The person’s name is not mine to share. Many Baptist pastors would recognize it if told. The individual has been a major influence in my ministry and many others.
During a recent visit, this dear friend and mentor shared the results of a recent brain scan that showed flaking of certain brain tissue. The doctor said this is a certain sign of Alzheimer’s disease. That word strikes fear into most of us. Sometimes it seems a fate worse than death, for the person one has always been can get lost in the dark maze of dementia and never re-emerge.
As my friend talked, his voice was not angry nor his words bitter. He simply described what appears to lie in front of him. My sadness at hearing the diagnosis seemed deeper than his. On our knees, we prayed for deliverance but this Christian warrior seemed to have a confidence and peace about him no matter what his outcome.
It was only later that I could ask myself the question of how I might react if given a terminal diagnosis or told I was headed toward long-term dementia like Alzheimer’s. How would I change my life now while I still had my faculties?
Like you, I have a “bucket list.” One is visit Antarctica so I could have been on all seven continents. But that list is not tied to last things. Each item is just something I would like to do.
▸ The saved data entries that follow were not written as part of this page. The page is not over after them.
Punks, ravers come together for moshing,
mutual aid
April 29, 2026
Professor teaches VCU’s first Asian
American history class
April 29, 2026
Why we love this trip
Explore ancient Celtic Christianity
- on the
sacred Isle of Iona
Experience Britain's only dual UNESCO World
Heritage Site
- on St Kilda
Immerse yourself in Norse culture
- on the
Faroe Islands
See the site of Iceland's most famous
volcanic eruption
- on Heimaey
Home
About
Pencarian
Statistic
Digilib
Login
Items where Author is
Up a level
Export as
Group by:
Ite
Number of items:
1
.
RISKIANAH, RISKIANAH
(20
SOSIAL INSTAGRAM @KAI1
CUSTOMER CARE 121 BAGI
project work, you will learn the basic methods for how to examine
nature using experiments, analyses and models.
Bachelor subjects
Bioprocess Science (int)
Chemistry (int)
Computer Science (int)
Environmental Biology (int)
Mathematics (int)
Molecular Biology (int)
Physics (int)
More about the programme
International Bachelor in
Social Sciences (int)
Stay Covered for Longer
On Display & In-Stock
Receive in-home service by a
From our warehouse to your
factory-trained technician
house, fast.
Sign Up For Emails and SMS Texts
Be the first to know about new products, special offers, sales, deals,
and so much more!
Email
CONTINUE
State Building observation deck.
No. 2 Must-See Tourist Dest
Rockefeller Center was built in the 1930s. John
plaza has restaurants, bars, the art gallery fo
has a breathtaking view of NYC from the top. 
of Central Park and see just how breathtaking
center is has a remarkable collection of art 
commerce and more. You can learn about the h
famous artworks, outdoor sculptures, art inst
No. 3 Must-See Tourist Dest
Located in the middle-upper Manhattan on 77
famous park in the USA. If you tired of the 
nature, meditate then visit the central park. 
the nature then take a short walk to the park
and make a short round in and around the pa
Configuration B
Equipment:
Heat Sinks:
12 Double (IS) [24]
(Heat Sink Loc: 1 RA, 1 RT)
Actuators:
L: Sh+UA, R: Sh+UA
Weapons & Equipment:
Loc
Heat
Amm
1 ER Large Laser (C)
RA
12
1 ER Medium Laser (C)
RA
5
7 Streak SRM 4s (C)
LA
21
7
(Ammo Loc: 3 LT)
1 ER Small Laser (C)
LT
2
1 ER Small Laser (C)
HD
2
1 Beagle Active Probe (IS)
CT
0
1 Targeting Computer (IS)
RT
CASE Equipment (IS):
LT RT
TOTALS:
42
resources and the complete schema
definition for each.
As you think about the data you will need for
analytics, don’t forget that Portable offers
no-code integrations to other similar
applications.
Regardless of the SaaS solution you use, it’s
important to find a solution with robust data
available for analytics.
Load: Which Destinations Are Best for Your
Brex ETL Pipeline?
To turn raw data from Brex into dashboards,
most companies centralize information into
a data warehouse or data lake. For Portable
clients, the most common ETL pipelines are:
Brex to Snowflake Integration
The question is deeper than that. The question forces one to examine the character and quality of the life one leads today. Does one’s life have value? Are one’s activities worthwhile? Is one living in God’s will today?
Years ago, a television show called “Run for Your Life” centered on an attorney who was told he had only a year to live. The show traced all the ways he tried to fill his last days with meaning.
Sometimes we are like that. We chase meaning in activity — even religious activity. We run to conferences, participate in all the church activities, even go on missions trips in order to find meaning and purpose for a life that otherwise seems less than fulfilling.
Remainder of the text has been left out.